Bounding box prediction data
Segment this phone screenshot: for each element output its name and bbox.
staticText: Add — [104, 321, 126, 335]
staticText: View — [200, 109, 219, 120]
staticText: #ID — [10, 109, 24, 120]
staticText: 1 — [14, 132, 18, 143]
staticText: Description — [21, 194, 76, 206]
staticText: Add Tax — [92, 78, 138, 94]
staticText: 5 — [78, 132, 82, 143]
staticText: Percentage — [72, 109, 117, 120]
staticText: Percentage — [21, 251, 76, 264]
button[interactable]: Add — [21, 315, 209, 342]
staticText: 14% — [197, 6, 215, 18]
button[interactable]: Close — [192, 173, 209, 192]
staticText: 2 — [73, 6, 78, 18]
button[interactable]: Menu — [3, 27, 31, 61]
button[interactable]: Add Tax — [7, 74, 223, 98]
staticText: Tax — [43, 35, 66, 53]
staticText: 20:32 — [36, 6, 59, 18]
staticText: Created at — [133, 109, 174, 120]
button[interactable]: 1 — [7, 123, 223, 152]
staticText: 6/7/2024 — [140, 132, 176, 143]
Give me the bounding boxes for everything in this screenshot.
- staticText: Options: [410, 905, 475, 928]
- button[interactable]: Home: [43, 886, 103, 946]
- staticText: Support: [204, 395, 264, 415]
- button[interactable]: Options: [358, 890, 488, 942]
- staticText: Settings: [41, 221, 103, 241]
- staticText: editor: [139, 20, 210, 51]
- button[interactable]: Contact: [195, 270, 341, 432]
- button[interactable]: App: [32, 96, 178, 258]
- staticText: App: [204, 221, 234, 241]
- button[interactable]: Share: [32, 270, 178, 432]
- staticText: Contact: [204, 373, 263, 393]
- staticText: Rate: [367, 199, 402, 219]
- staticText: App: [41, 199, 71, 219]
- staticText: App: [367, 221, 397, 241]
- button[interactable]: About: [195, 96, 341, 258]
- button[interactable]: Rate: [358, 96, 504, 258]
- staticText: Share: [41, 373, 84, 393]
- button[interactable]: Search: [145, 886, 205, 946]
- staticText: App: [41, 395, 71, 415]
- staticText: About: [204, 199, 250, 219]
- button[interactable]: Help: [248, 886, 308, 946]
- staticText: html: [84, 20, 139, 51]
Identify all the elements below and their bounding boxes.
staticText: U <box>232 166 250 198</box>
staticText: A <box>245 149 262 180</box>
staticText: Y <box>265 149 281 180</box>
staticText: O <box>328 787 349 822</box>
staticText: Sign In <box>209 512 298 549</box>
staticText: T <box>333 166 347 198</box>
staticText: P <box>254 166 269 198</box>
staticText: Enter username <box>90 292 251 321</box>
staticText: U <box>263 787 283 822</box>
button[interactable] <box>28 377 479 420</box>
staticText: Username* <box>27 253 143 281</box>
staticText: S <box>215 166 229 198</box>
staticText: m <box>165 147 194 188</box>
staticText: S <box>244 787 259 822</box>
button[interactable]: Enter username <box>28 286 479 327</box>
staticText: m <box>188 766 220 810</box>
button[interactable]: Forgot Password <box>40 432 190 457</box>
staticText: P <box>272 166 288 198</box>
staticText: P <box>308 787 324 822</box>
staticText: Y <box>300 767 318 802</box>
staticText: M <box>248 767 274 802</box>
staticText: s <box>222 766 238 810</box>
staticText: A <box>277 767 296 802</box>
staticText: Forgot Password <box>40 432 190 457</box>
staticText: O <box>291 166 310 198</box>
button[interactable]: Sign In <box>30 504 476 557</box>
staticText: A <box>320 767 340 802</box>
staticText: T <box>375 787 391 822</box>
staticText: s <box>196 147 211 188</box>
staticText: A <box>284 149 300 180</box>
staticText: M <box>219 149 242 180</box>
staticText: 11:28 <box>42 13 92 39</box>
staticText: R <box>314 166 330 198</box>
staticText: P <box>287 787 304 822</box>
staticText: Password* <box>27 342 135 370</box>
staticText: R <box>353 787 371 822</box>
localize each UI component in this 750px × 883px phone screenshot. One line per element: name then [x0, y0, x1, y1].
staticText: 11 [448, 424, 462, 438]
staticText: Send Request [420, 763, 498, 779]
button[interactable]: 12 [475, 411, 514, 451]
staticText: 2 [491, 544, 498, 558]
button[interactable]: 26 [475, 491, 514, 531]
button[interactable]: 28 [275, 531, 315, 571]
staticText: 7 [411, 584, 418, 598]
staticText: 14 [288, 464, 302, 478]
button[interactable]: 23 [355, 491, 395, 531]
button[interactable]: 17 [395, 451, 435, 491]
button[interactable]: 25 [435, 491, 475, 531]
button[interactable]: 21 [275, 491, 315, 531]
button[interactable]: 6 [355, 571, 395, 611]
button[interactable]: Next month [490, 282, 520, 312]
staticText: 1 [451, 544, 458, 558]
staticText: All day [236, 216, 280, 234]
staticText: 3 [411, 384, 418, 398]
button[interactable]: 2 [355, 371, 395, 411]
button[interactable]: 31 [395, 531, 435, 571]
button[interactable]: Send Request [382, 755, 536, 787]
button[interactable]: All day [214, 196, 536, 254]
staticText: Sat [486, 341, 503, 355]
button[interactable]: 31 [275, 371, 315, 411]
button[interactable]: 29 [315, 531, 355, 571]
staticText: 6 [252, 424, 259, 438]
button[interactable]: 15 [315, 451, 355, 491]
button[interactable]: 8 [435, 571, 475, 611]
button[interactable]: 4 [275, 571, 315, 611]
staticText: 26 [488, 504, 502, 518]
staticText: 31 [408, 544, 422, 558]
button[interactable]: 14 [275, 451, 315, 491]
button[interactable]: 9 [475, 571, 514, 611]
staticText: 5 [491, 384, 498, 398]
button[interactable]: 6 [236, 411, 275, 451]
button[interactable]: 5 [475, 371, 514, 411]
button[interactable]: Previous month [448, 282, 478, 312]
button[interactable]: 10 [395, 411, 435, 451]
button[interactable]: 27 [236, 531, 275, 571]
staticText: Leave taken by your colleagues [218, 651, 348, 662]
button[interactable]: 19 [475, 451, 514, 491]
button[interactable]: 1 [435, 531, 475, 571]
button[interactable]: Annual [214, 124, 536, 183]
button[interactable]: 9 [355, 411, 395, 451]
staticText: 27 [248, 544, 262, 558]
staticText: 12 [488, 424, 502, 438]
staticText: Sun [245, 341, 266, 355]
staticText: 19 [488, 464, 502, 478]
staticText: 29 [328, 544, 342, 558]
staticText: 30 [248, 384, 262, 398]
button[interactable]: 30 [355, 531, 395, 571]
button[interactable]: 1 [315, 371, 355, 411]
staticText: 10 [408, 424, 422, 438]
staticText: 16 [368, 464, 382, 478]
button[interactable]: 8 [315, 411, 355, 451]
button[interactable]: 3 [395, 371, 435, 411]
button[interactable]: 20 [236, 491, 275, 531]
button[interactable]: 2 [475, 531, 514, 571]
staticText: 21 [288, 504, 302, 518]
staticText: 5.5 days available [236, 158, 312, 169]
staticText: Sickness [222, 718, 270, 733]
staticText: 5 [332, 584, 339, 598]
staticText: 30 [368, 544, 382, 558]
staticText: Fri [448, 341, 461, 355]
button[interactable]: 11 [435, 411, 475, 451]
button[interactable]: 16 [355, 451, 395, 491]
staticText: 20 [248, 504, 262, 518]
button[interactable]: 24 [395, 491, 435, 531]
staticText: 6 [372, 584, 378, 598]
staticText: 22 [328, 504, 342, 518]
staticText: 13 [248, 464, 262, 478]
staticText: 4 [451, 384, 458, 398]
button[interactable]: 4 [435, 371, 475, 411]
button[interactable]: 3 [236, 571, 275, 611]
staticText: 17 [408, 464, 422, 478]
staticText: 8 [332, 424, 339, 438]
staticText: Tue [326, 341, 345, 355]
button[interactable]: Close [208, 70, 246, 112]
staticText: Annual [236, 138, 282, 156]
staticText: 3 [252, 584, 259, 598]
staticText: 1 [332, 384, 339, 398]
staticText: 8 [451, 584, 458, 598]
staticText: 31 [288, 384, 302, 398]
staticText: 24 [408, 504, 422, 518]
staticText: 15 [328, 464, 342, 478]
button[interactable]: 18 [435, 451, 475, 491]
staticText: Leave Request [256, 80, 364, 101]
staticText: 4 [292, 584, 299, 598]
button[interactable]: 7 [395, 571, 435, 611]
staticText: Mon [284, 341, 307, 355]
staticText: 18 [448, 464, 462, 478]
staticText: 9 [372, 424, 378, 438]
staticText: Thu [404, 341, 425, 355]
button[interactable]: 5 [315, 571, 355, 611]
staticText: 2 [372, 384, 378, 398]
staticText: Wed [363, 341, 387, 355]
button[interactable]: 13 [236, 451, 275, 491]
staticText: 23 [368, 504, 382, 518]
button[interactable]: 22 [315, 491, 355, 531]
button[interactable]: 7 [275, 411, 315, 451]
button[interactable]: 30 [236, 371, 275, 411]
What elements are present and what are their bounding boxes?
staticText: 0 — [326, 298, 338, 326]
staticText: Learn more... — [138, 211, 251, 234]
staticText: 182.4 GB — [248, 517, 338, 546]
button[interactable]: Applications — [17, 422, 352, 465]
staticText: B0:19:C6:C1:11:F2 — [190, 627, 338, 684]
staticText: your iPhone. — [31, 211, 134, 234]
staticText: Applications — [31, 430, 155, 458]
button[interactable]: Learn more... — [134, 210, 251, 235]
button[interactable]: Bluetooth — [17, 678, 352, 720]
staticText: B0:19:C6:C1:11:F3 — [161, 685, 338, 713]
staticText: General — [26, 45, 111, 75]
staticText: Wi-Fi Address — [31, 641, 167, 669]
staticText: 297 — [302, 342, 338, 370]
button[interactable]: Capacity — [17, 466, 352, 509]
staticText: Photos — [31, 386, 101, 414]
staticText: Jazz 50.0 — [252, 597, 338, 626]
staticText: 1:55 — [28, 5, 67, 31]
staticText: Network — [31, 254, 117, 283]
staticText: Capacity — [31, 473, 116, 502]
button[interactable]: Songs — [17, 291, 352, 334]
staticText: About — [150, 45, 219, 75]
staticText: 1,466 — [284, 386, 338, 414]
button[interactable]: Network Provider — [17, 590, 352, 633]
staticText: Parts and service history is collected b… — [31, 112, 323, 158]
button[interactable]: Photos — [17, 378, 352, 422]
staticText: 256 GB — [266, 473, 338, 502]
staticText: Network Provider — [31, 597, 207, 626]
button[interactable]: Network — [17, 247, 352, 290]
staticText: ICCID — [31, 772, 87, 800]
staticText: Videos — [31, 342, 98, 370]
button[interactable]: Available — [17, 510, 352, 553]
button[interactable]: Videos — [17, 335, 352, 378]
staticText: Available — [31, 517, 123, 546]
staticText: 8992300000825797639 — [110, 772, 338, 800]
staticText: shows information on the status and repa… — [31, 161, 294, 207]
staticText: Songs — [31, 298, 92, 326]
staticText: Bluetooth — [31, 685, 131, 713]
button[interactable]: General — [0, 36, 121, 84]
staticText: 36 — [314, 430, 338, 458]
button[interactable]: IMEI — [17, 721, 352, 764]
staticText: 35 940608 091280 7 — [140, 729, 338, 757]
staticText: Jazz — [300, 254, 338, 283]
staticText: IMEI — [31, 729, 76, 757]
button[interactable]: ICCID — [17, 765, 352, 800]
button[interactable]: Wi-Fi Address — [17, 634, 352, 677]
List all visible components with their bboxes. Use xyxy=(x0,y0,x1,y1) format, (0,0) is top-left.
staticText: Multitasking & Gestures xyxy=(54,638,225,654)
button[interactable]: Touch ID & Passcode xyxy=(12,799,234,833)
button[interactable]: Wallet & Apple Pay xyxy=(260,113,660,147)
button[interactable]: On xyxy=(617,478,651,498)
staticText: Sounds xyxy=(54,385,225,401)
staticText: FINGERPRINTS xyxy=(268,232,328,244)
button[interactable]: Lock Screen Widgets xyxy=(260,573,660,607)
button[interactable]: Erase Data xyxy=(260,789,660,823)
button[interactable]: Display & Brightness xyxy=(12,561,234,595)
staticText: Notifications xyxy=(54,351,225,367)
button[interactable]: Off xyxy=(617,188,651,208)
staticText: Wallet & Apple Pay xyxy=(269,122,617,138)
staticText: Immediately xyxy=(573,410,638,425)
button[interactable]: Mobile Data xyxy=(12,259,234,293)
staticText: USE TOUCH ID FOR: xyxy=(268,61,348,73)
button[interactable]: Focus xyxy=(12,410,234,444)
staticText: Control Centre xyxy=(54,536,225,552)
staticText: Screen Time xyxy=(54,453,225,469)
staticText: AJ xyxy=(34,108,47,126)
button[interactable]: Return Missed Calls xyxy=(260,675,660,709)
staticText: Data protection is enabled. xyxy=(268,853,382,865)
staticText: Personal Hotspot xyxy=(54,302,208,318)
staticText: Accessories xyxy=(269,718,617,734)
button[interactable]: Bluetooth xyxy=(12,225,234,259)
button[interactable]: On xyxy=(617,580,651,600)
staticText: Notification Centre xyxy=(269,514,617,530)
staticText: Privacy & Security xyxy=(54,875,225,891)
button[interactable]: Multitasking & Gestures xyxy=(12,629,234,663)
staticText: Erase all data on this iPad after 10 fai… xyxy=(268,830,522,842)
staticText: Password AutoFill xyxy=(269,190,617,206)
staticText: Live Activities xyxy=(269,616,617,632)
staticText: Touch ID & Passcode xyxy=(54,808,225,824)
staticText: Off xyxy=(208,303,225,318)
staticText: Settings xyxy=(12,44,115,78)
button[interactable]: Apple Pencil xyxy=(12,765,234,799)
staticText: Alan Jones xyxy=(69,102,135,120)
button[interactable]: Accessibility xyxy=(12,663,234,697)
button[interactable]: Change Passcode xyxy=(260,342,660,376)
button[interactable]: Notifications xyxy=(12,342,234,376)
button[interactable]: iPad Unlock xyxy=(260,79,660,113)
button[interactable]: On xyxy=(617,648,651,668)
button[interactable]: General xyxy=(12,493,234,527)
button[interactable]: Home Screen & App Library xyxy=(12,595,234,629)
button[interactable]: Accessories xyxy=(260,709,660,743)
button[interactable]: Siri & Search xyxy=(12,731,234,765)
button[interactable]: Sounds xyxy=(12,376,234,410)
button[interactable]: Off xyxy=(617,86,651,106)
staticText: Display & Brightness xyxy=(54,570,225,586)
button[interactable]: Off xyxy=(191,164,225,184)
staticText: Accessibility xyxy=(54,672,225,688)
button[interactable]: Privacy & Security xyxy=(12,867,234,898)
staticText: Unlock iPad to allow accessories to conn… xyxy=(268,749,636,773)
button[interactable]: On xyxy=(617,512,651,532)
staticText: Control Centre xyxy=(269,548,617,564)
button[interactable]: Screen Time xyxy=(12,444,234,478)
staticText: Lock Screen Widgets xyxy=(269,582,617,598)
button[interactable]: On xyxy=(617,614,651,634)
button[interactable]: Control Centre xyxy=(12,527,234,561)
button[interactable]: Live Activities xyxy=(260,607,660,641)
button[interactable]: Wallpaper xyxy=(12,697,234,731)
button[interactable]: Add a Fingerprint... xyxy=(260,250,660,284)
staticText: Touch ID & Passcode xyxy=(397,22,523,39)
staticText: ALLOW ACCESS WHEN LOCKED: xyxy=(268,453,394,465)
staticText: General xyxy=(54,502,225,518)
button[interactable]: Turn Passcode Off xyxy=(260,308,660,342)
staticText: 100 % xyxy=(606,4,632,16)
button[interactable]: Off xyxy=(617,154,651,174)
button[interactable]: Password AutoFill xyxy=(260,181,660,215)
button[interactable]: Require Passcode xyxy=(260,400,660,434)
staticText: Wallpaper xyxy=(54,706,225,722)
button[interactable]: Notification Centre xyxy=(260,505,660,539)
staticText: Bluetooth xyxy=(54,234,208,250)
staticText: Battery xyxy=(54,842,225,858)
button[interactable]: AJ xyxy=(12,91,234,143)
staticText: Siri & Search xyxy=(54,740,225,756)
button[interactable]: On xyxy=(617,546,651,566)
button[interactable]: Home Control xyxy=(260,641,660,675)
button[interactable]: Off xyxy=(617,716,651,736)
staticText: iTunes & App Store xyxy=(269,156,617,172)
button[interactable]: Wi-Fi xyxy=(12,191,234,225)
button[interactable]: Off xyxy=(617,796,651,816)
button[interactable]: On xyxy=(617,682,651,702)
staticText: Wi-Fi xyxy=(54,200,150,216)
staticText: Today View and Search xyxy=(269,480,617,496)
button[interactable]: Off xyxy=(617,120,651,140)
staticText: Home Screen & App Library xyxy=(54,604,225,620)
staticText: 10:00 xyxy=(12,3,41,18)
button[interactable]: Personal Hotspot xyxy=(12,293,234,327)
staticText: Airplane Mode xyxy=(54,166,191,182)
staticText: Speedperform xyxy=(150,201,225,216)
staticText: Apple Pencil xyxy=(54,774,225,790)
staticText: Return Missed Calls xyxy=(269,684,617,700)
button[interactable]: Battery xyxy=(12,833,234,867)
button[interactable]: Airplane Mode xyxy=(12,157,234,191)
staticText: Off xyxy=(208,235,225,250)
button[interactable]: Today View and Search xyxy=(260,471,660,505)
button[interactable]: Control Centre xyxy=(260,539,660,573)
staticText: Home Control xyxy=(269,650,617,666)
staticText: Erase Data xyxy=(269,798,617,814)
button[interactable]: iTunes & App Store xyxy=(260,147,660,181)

## EXERCISE OBJECTIVE
Match on "Privacy" and report each line of the data above that has it.

## SOLUTION TO THE EXERCISE
staticText: Privacy & Security xyxy=(54,875,225,891)
button[interactable]: Privacy & Security xyxy=(12,867,234,898)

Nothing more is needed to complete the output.